Willi Wurster schaut überwiegend positiv zurück auf die Gründung von Filderstadt vor 50 Jahren Foto: Caroline Holowiecki

Ein weiteres Jubiläum begeht die Musikschule Filderstadt, auch sie ist 1975 entstanden, und zwar durch die Zusammenlegung der Jugendmusikschulen von Bernhausen, Bonlanden und Plattenhardt. Ebenfalls zusammengelegt wurden in dem Jahr die fünf Feuerwehrabteilungen zur gemeinsamen Freiwilligen Feuerwehr Filderstadt. Auch der Verkehrsübungsplatz samt Jugendverkehrsschule auf der Anhöhe zwischen Sielmingen und Wolfschlugen wurde vor 50 Jahren eröffnet. Gebaut wurde er vom Motorsportclub Sielmingen auf dem ehemaligen Sportplatz im Weiler, der Verein betreibt die Anlage bis heute. Die Einweihung einiger neuer Sportanlagen und Kindergärten stand 1975 ebenso an. Kein Wunder, kurz vor der Fusion seien in den fünf Filderorten noch etliche Bauprojekte angestoßen worden, sagt Wurster – um die Schulden dann teilen zu können.
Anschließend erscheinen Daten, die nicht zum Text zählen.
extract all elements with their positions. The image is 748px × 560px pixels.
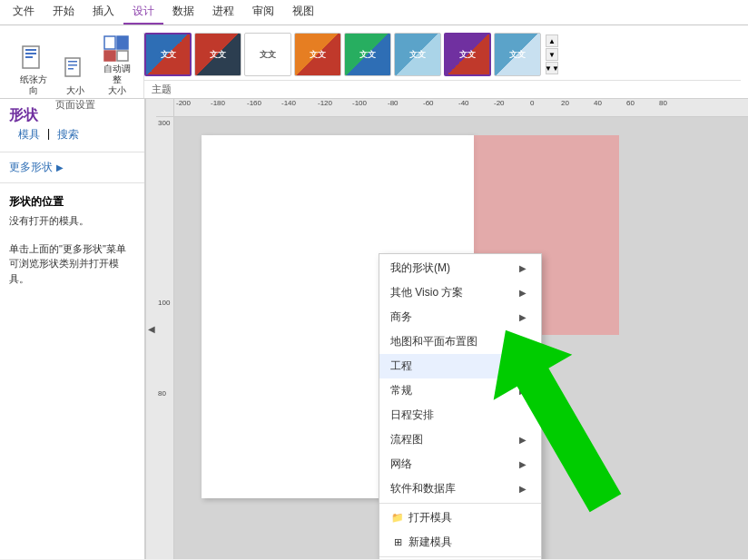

Viel Mut aufgebracht in der schwierigen Startphase

„Es war ein turbulentes Jahr“, sagt er heute. Mittlerweile aber hätten sich die allermeisten Wogen geglättet. „Meines Erachtens war es die richtige Entscheidung“, sagt der einstige Stadt- und Kreisrat über die Stadtgründung, die ganze Gemeindereform sei „in die Zukunft gedacht“ gewesen. In puncto Schulwesen, Kultur und Verkehrsanbindung habe man profitiert, auch finanziell. „Filderstadt hat solide Finanzen“, sagt Willi Wurster, gerade das kleine Harthausen profitiere heute von Steuereinnahmen. Dem Gemeinderat von damals spricht er rückblickend seinen Respekt aus, das Gremium habe in der schwierigen Startphase großen Mut aufgebracht, wichtige Investitionen getätigt und beispielsweise den Nahverkehr vorangebracht. 50 Jahre Filderstadt sind für Willi Wurster ein Grund zu feiern. „Ich wüsste nicht, was total ins Negative gegangen ist.“

Das Jubiläum 50 Jahre Filderstadt

Chronik
Die Chronik zum Jubiläum 50 Jahre Stadt Filderstadt hat mehr als 400 Seiten. Sie erscheint als Band 27 der „Filderstädter Schriftenreihe“. Der Stadtarchivar Nikolaus Back hat im reich illustrierten Buch die wichtigsten Ereignisse aus 50 Jahren Stadtgeschichte zusammengetragen. Die Chronik ist im Filderstädter Buchhandel erhältlich.

Feiern
Der Höhepunkt des Stadtjubiläums ist das Festwochenende 12. bis 14. September. Los geht es am Freitag mit dem Seniorennachmittag und später mit der 90er-Party und den Bands Rednex, Captain Jack, Fun Factory. Am Samstag spielen abends die lokalen Bands Flippmanns, Red Fox und Halbe He. Zuvor gibt es einen Kinderflohmarkt und eine Spielstraße. Der Sonntag beginnt mit Gottesdiensten. Im Anschluss musizieren Vereine, zudem wird eine Blaulichtmeile angekündigt.